◆ BRIEF ◆
The lines needed are those below that contain the word "ПРОМО"; copy each one.

◆ INPUT MATERIAL ◆
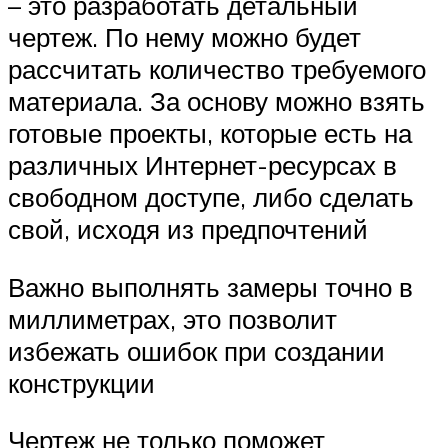
– это разработать детальный
чертеж. По нему можно будет
рассчитать количество требуемого
материала. За основу можно взять
готовые проекты, которые есть на
различных Интернет-ресурсах в
свободном доступе, либо сделать
свой, исходя из предпочтений
Важно выполнять замеры точно в
миллиметрах, это позволит
избежать ошибок при создании
конструкции
Чертеж не только поможет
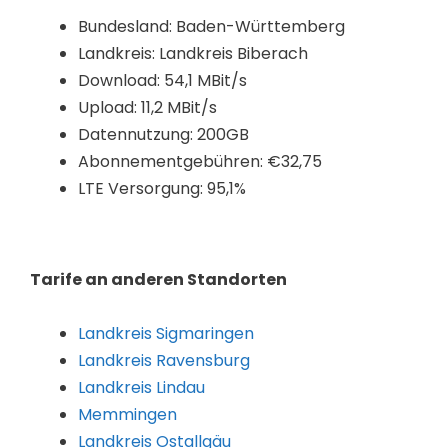
Bundesland: Baden-Württemberg
Landkreis: Landkreis Biberach
Download: 54,1 MBit/s
Upload: 11,2 MBit/s
Datennutzung: 200GB
Abonnementgebühren: €32,75
LTE Versorgung: 95,1%
Tarife an anderen Standorten
Landkreis Sigmaringen
Landkreis Ravensburg
Landkreis Lindau
Memmingen
Landkreis Ostallgäu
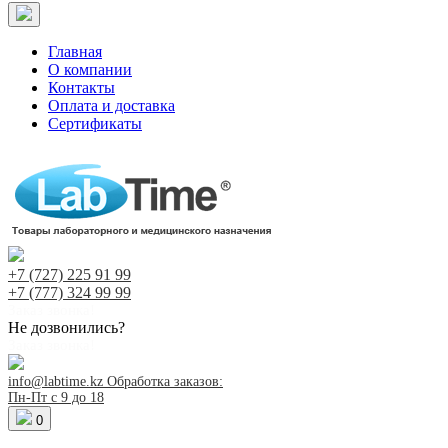
Главная
О компании
Контакты
Оплата и доставка
Сертификаты
+7 (727)
225 91 99
+7 (777)
324 99 99
Заказ звонка!
Не дозвонились?
Заказ звонка!
info@labtime.kz
Обработка заказов:
Пн-Пт с 9 до 18
0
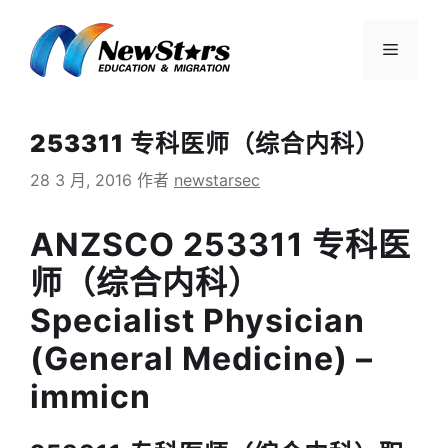
跳
至
菜
内
容
单
253311 专科医师（综合内科）
28 3 月, 2016
作者
newstarsec
ANZSCO 253311 专科医
师（综合内科）
Specialist Physician
(General Medicine) –
immicn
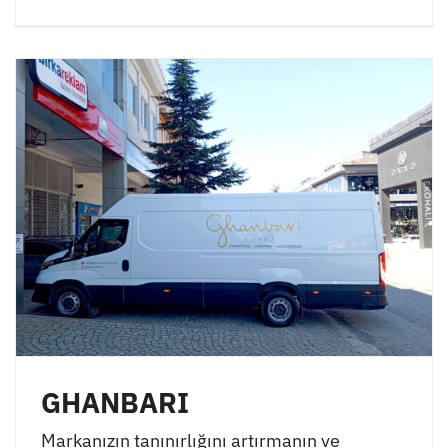
GHANBARI
Markanızın tanınırlığını artırmanın ve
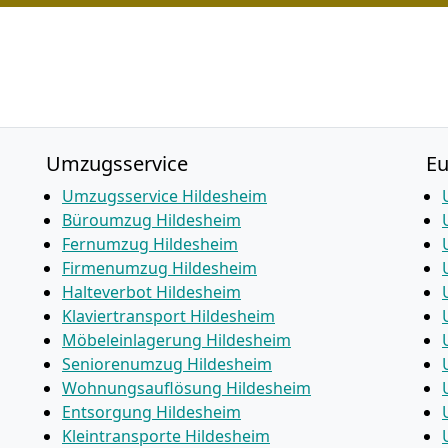
Umzugsservice
E
Umzugsservice Hildesheim
Büroumzug Hildesheim
Fernumzug Hildesheim
Firmenumzug Hildesheim
Halteverbot Hildesheim
Klaviertransport Hildesheim
Möbeleinlagerung Hildesheim
Seniorenumzug Hildesheim
Wohnungsauflösung Hildesheim
Entsorgung Hildesheim
Kleintransporte Hildesheim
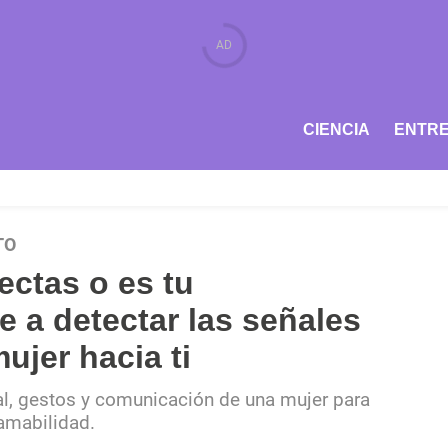
CIENCIA
ENTRE
TO
ectas o es tu
 a detectar las señales
ujer hacia ti
al, gestos y comunicación de una mujer para
 amabilidad.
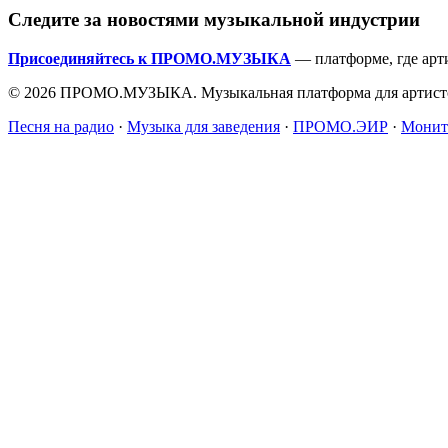
Следите за новостями музыкальной индустрии
Присоединяйтесь к ПРОМО.МУЗЫКА
— платформе, где арт
© 2026 ПРОМО.МУЗЫКА. Музыкальная платформа для артисто
Песня на радио
·
Музыка для заведения
·
ПРОМО.ЭИР
·
Монит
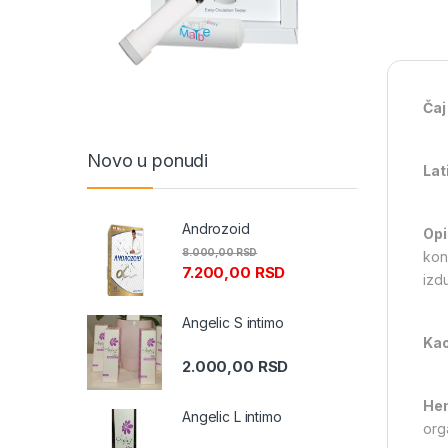
Čaj
Novo u ponudi
Lat
Androzoid
Opi
8.000,00
RSD
kon
7.200,00
RSD
izd
Angelic S intimo
Kao
2.000,00
RSD
Hem
Angelic L intimo
org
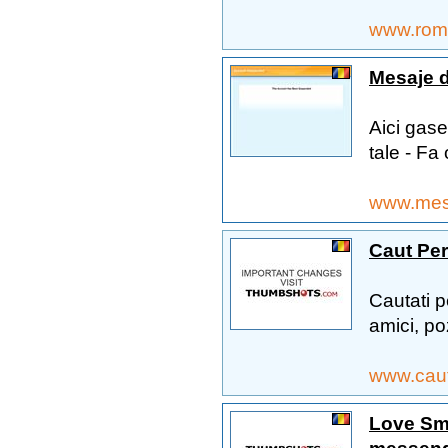
www.roma
Mesaje d
Aici gase
tale - Fa 
www.mes
Caut Pe
Cautati pe
amici, poz
www.cau
Love Sms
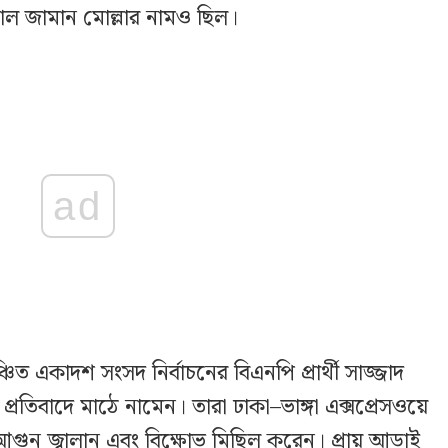
াল জামান মোল্লার নামও ছিল।
ad
একাদশ সংসদ নির্বাচনের বিএনপি প্রার্থী সাজ্জাদ
প্রতিবাদে মাঠে নামেন। তারা ঢাকা–ভাঙ্গা এক্সপ্রেসওয়ে
ুন জ্বালান এবং বিক্ষোভ মিছিল করেন। প্রায় আড়াই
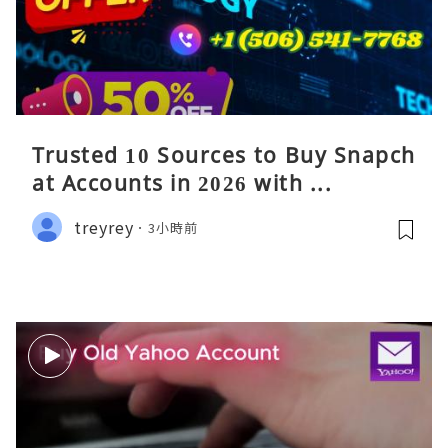
Trusted 10 Sources to Buy Snapch
at Accounts in 2026 with ...
treyrey
3小時前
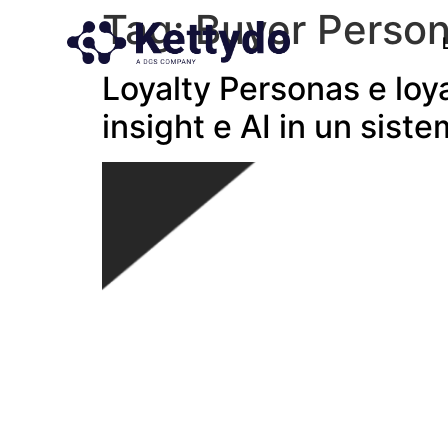
Tag:
Buyer Perso
Loyalty Personas e loya
insight e AI in un sis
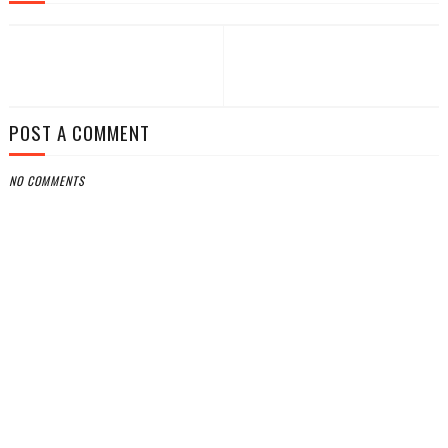
POST A COMMENT
NO COMMENTS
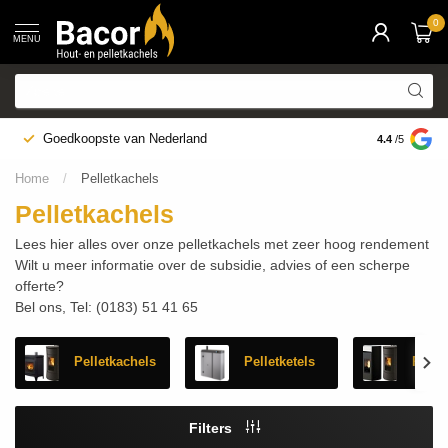
0
MENU
Goedkoopste van Nederland
Eigen vakku
4.4
/5
Home
/
Pelletkachels
Pelletkachels
Lees hier alles over onze pelletkachels met zeer hoog rendement
Wilt u meer informatie over de subsidie, advies of een scherpe
offerte?
Bel ons, Tel: (0183) 51 41 65
Pelletkachels
Pelletketels
Pelle
Filters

◆ COMPLETED EXERCISE ◆
Присоединяйтесь к ПРОМО.МУЗЫКА
© 2026 ПРОМО.МУЗЫКА. Музыкальная платформа для артисто
ПРОМО.ЭИР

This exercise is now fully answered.